Однако, помимо духов и некоторого крена к последовательности в выборе нарядов (гладкая кожа в соседстве с замшей, джинсы с вельветом, «сафари», бархат, хлопчатка военного образца цвета хаки), вряд ли что роднило этих современных женщин, следящих за модой пуще, нежели за спасением души, чего не скажешь о встревоженной любовью Даше, по-старушечьи перекрестившей его однажды в темном дворе возле такси перед отправкой на концерт, как на фронт, с виноватой и в то же время беспомощной улыбкой на лице.
Подумав о Даше, Аполлон немедленно ощутил в себе мощное желание плюнуть на все затеянное Ирочкой, взорваться, нахамить, изваляться в еще большей грязи, но только не с Ирочкой, не в ее парфюмерной среде и сфере, а где-нибудь намного ниже, хотя бы и в привокзальном буфете, среди очумевших от дороги, вразнос пошедших милых, забавных людей, всплывших здесь, на столичной площади трех вокзалов, придя по темным коридорам, а то и трубам судеб своих откуда-то издалека, из бездонных глубин России, смешаться с ними на момент, а там и — домой, на покаяние к Дарье.
Но перед глазами Аполлона моментально возникла жалкая сумма в двадцать девять рублей тринадцать копеек. Причем тринадцать копеек мелочи сияли в разгоряченном мозгу Барнаульского, как табло электронных часов, мерцая въедливым, болотным, молчаливым светом крушения надежд… И Аполлон, передергивая плечами, словно стряхивая с себя угарное томление неизбежности, неотвратимости падения в зеленую яму греха, шел следом за Ирочкой по каким-то казенным коридорам, залам, кабинетам и галереям, совершая сакраментальные круги, после чего, по истечении определенного количества времени, на его лицевой счет вновь, со все возрастающей упругостью начнет ниспадать золотая животворящая денежная струйка.
Вернулся Аполлон победителем; к весне, когда родился Платоша, с финансами и впрямь наладилось, причем, продолжая «запускать голубей» (метафора Шишигина), то есть сочинять и тиражировать новые песенки, Аполлон надеялся, что со временем дела его пойдут все лучше и лучше, если и вовсе не достигнут прежних высот, когда он, подгулявший, сидя в каком-нибудь «неприступном» ресторане-крепости, посылал руководителю ансамбля, исполнявшего очередной его шлягер, солидного «карася» — зеленого, полусотенного колорита, с просьбой повторить!

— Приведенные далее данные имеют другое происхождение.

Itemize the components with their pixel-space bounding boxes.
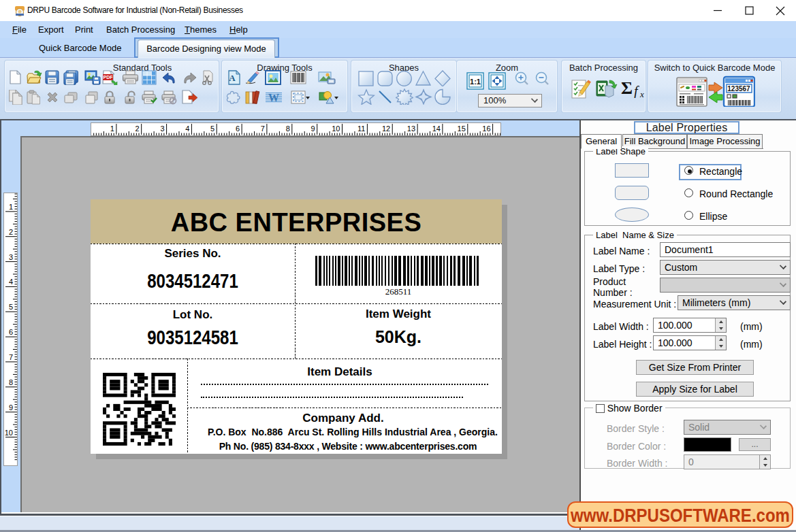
svg-text:4: 4: [9, 278, 13, 286]
svg-text:11: 11: [357, 124, 365, 133]
svg-text:16: 16: [482, 124, 490, 133]
svg-text:7: 7: [9, 353, 13, 361]
svg-text:14: 14: [432, 124, 441, 133]
svg-text:W: W: [268, 92, 279, 103]
svg-text:4: 4: [185, 124, 189, 133]
svg-text:Σ: Σ: [621, 78, 633, 98]
svg-text:13: 13: [407, 124, 415, 133]
svg-text:3: 3: [160, 124, 164, 133]
svg-text:10: 10: [332, 124, 340, 133]
svg-text:1: 1: [110, 124, 114, 133]
svg-text:8: 8: [9, 378, 13, 386]
svg-text:9: 9: [9, 403, 13, 412]
svg-text:15: 15: [458, 124, 466, 133]
svg-text:3: 3: [9, 253, 13, 261]
svg-text:f: f: [634, 84, 639, 98]
svg-text:8: 8: [286, 124, 290, 133]
svg-text:123567: 123567: [727, 85, 750, 93]
svg-text:1: 1: [9, 203, 13, 211]
svg-text:6: 6: [9, 328, 13, 336]
svg-text:1:1: 1:1: [470, 78, 481, 86]
svg-text:PDF: PDF: [104, 75, 114, 80]
svg-text:6: 6: [236, 124, 240, 133]
svg-text:10: 10: [5, 429, 13, 437]
svg-text:2: 2: [9, 228, 13, 236]
svg-text:A: A: [229, 73, 236, 83]
svg-text:x: x: [639, 89, 644, 98]
svg-text:2: 2: [136, 124, 140, 133]
svg-text:5: 5: [210, 124, 214, 133]
svg-text:5: 5: [9, 303, 13, 311]
svg-text:9: 9: [311, 124, 315, 133]
svg-text:7: 7: [261, 124, 265, 133]
svg-text:12: 12: [382, 124, 390, 133]
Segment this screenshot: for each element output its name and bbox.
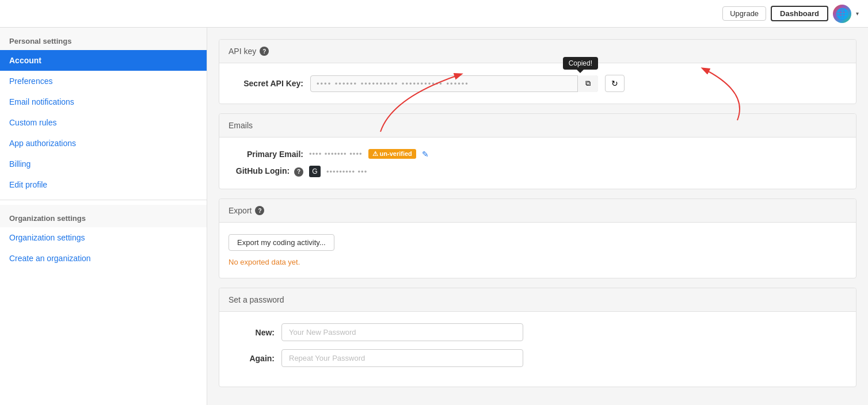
export-card-body: Export my coding activity... No exported… [219,223,856,278]
set-password-card-body: New: Again: [219,312,856,387]
sidebar-item-preferences[interactable]: Preferences [0,71,207,91]
emails-card-header: Emails [219,114,856,137]
org-settings-section-title: Organization settings [0,205,207,227]
upgrade-button[interactable]: Upgrade [722,6,766,21]
unverified-badge: ⚠ un-verified [368,149,416,159]
sidebar-item-organization-settings[interactable]: Organization settings [0,227,207,248]
sidebar-item-edit-profile[interactable]: Edit profile [0,174,207,195]
dashboard-button[interactable]: Dashboard [771,6,828,21]
refresh-api-key-button[interactable]: ↻ [605,75,625,92]
api-key-card-header: API key ? [219,40,856,63]
api-key-input[interactable] [310,75,598,92]
export-title: Export [229,206,252,215]
sidebar-item-custom-rules[interactable]: Custom rules [0,112,207,133]
main-content: API key ? Secret API Key: Copied! ⧉ [207,28,868,405]
emails-title: Emails [229,121,253,130]
api-key-row: Secret API Key: Copied! ⧉ ↻ [229,75,847,92]
api-key-card: API key ? Secret API Key: Copied! ⧉ [219,39,856,104]
set-password-card: Set a password New: Again: [219,288,856,387]
edit-email-icon[interactable]: ✎ [422,150,429,159]
emails-card-body: Primary Email: •••• ••••••• •••• ⚠ un-ve… [219,137,856,189]
personal-settings-section-title: Personal settings [0,28,207,50]
sidebar-item-app-authorizations[interactable]: App authorizations [0,133,207,154]
export-card-header: Export ? [219,199,856,223]
set-password-card-header: Set a password [219,288,856,312]
sidebar-item-billing[interactable]: Billing [0,154,207,174]
github-login-row: GitHub Login: ? G ••••••••• ••• [229,166,847,177]
avatar[interactable]: 🌐 [833,5,851,23]
api-key-title: API key [229,47,256,56]
topnav: Upgrade Dashboard 🌐 ▾ [0,0,868,28]
github-login-label: GitHub Login: ? [229,166,303,177]
copied-tooltip: Copied! [563,57,598,70]
new-password-label: New: [229,328,275,337]
main-layout: Personal settings Account Preferences Em… [0,28,868,405]
export-card: Export ? Export my coding activity... No… [219,198,856,278]
primary-email-value: •••• ••••••• •••• [309,150,363,158]
copy-api-key-button[interactable]: ⧉ [577,75,598,92]
api-key-help-icon[interactable]: ? [260,47,269,56]
repeat-password-row: Again: [229,349,847,367]
copy-icon: ⧉ [585,79,591,88]
new-password-input[interactable] [281,323,523,341]
sidebar-item-email-notifications[interactable]: Email notifications [0,91,207,112]
avatar-chevron-icon[interactable]: ▾ [856,10,859,17]
secret-api-key-label: Secret API Key: [229,79,303,88]
set-password-title: Set a password [229,295,284,304]
api-key-card-body: Secret API Key: Copied! ⧉ ↻ [219,63,856,104]
export-activity-button[interactable]: Export my coding activity... [229,234,334,251]
no-exported-data-text: No exported data yet. [229,258,847,266]
export-help-icon[interactable]: ? [255,206,264,215]
emails-card: Emails Primary Email: •••• ••••••• •••• … [219,113,856,189]
github-avatar: G [309,166,321,177]
repeat-password-label: Again: [229,354,275,363]
api-key-input-wrapper: Copied! ⧉ [310,75,598,92]
repeat-password-input[interactable] [281,349,523,367]
github-username-value: ••••••••• ••• [326,167,367,176]
github-help-icon[interactable]: ? [294,167,303,177]
sidebar: Personal settings Account Preferences Em… [0,28,207,405]
refresh-icon: ↻ [611,79,618,88]
new-password-row: New: [229,323,847,341]
sidebar-divider [0,200,207,200]
primary-email-row: Primary Email: •••• ••••••• •••• ⚠ un-ve… [229,149,847,159]
sidebar-item-create-organization[interactable]: Create an organization [0,248,207,269]
primary-email-label: Primary Email: [229,150,303,159]
sidebar-item-account[interactable]: Account [0,50,207,71]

Но вот чудо: после тогдашней его поездки в Москву, сумбурной и пряной, появилась в Дашиных глазах не печаль (она там и прежде ночевала, никем не замеченная), появилось в них как бы по облачку студеному, предзимнему, дождливому, холода близкие обещающему… Что-то непоправимое в них назрело. И главный знак беды проявлялся в постепенном исчезновении с Дашиного лица знаменитой ее негасимой улыбки, способной исцелять завзятых нытиков, возжигать огонь надежды в сердцах отпетых угрюмцев. Дашина улыбка меркла, но приобретенная Барнаульским в Москве прощелыжная ухмылка, якобы беззаботная, к физиономии его смазливой не приставала, отклеивалась постоянно, сползала подтаявшим гримом прочь, покуда на лице Барнаульского вновь ничего, кроме мраморного бездушья, не осталось…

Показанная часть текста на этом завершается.